Botanists have made a new census of terrestrial plants — only to find that with nearly 40% of them rare, or extremely rare, this may put food at risk.
And a second team of researchers, in a separate study, has established that some of these rare or vanishing species could include the wild relatives of some of the planet’s most popular vegetables.
The two studies matter. The first underlines yet another reason for new and determined conservation strategies to preserve the extraordinary natural variety and richness of life — the shorthand word that scientists use is biodiversity — already under pressure from the explosion in human numbers, the destruction of natural habitats and the looming catastrophe of climate change driven by rapidly rising global temperatures.
And the second study is simply a matter of the next lunch or dinner: many rare plants are survivors with the resources to adapt to change. In a fast-changing world, crop breeders may need to go back to the wild relatives to look for the genes that will keep the commercial carrots, courgettes, pumpkins and chili peppers on the grocery shelves.
US scientists and international colleagues report in the journal Science Advances that they worked for 10 years and compiled 20 million observational records to establish a simple plant census: the forests, grasslands, scrublands, tundra and swamps of the wild world are home to about 435,000 unique plant species.
“The wild relatives of crops are one of the key tools used to breed crops adapted to difficult conditions. Some of them are sure to disappear from their natural habitats without urgent action”
And of this huge number, a surprising 36.5% are “exceedingly rare.” By this, researchers mean that these species have been observed and recorded no more than five times in the last 300 years of systematic botanical research.
“According to ecological and evolutionary theory, we’d expect many species to be rare, but the actual observed number we found was pretty startling,” said Brian Enquist of the University of Arizona, who led the consortium. “There are many more rare species than we expected.”
The rare species were most likely to be clustered in what ecologists call hotspots: the northern Andes in South America, Costa Rica, South Africa, Madagascar and south-east Asia.
What these places have in common is that, over millions of years, they have maintained stable climates, and as the glaciers retreated at the end of the last Ice Age, these tropical mountains and valleys provided refuge for life’s variety.
But these survivors may not enjoy a stable future, as ever higher levels of greenhouse gases are spilled into the atmosphere from human use of fossil fuels, and global temperatures continue to rise, and as human communities expand into what was once wilderness.
Significant Loss Ahead
“In many of these regions, there’s increasing human activity such as agriculture, cities and towns, land use and clearing,” said Professor Enquist.
“So that’s not exactly the best of news.
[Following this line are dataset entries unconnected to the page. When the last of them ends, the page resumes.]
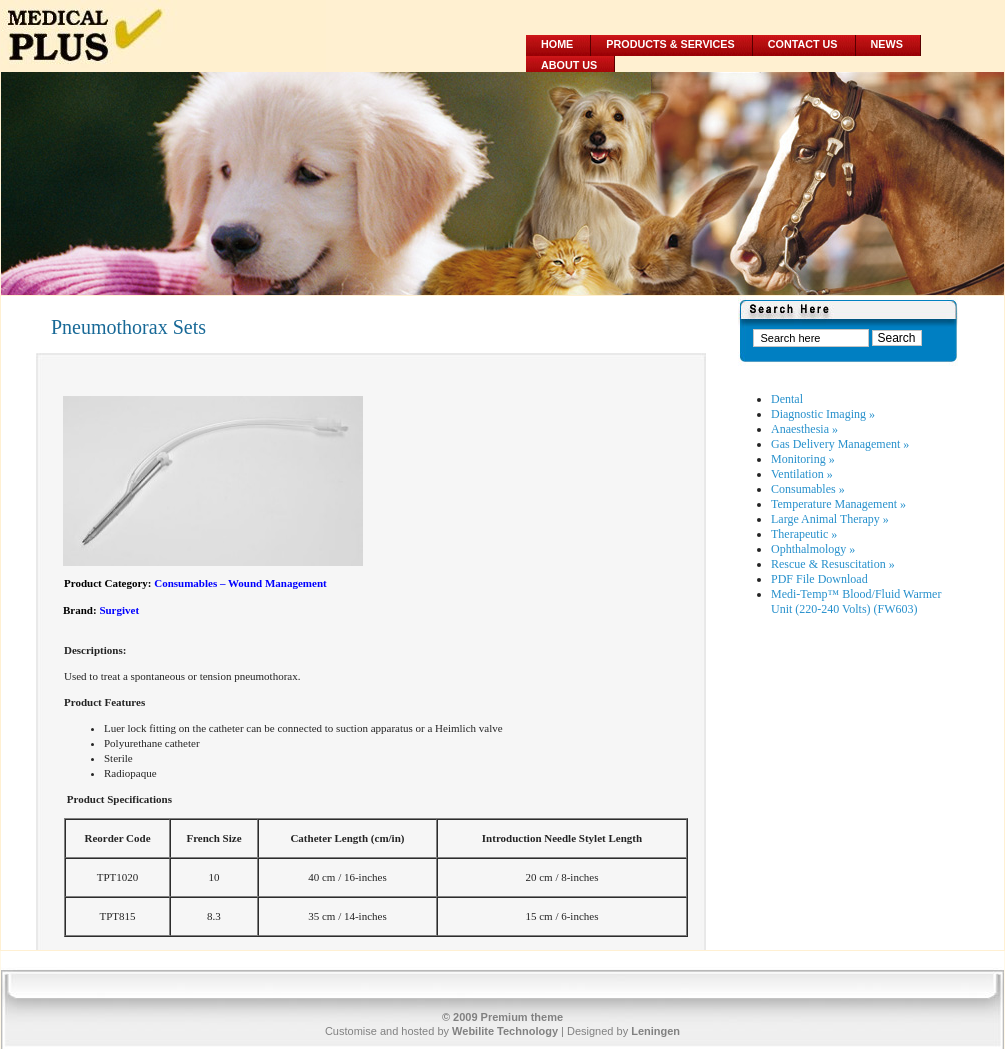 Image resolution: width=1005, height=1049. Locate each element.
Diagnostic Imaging (823, 414)
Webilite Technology (505, 1031)
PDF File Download (819, 579)
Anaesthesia (804, 429)
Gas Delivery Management (840, 444)
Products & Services (670, 44)
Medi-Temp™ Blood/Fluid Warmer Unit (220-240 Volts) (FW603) (856, 601)
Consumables (808, 489)
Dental (787, 399)
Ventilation (802, 474)
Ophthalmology (813, 549)
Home (557, 44)
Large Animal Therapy (830, 519)
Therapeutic (804, 534)
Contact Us (803, 44)
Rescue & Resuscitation (833, 564)
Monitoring (803, 459)
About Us (569, 65)
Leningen (655, 1031)
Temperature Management (838, 504)
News (887, 44)
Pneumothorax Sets (128, 327) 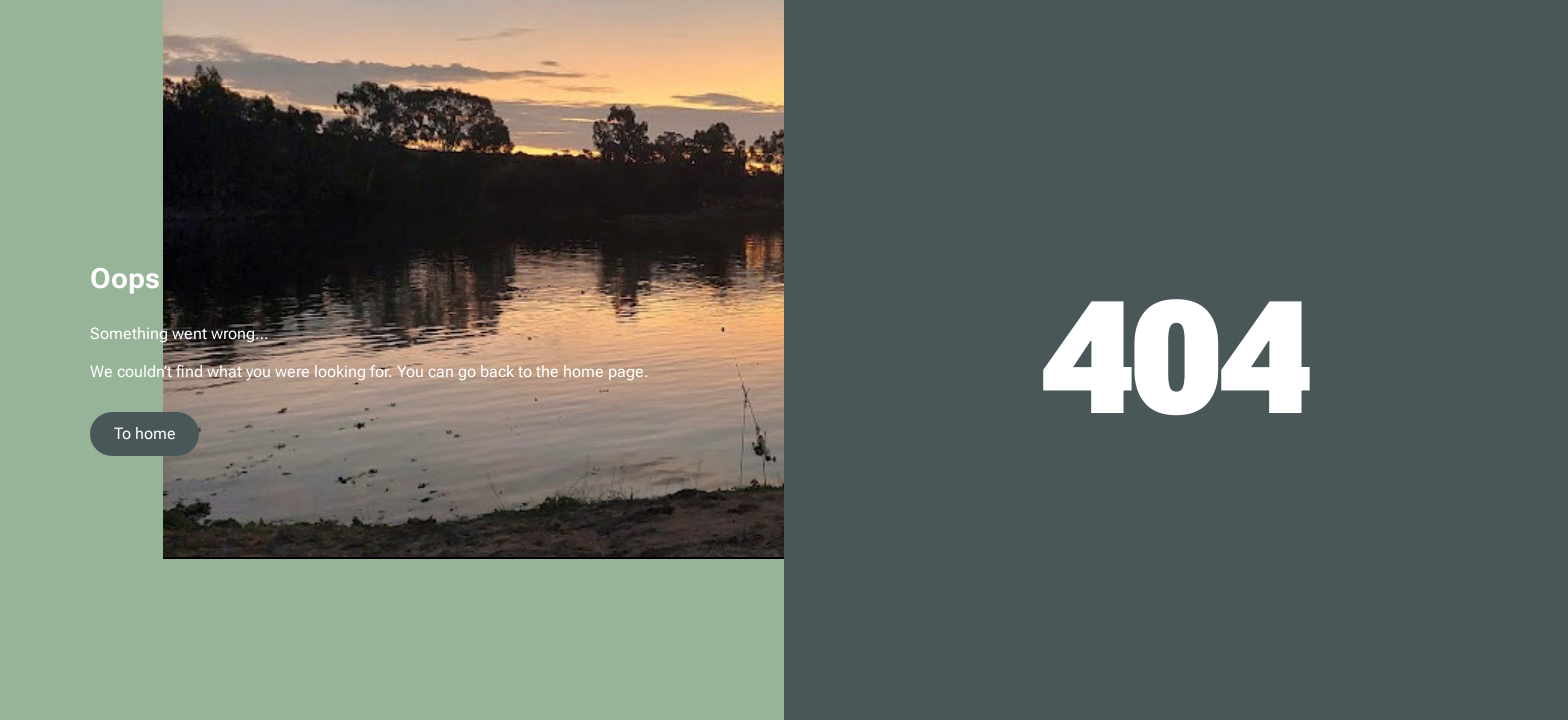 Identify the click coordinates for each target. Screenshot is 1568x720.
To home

If nothing is done, this all indicates that there will be a significant reduction in biodiversity — mainly in rare species — because their low numbers makes them more prone to extinction.”
Humans depend on the natural world for survival: biodiversity — plants, fungi, mammals, birds, fish, amphibians, reptiles and so on — provides all human nourishment, most of the medicines, fuels, fabrics and textiles that warm and shelter 7.7bn people, and at the same time maintains supplies of water, air, crop pollinators and so on.
But new research in the journal Plants, People, Planet confirms once again that many of the wild ancestors and cousins of the crops that nourish billions could be at risk.
And these wild relatives — which have survived climate shifts over millions of years — represent a vital resource for plant breeders anxious to cope with rapid global heating.
Unpreserved
The latest study confirms that 65% of wild pumpkins and more than 95% of wild chilli peppers are not formally preserved in any gene banks protected by conservation scientists.
“The wild relatives of crops are one of the key tools used to breed crops adapted to hotter, colder, drier, wetter, saltier and other difficult conditions,” said Colin Khoury of the International Centre for Tropical Agriculture.
“But they are impacted by habitat destruction, over-harvesting, climate change, pollution, invasive species and more. Some of them are sure to disappear from their natural habitats without urgent action.”
Dr Khoury and his colleagues have prepared a series of detailed maps of the range and distribution of the wild relatives of a range of important food species: the aim is to focus on the most effective kinds of protection for what, literally, could become tomorrow’s lunch in a world of rapid change.
“If they disappear, they are gone,” said Dr Khoury. “Extinction is forever, which is a loss not only in terms of their evolution and persistence on the planet, but also a loss to the future of our food.”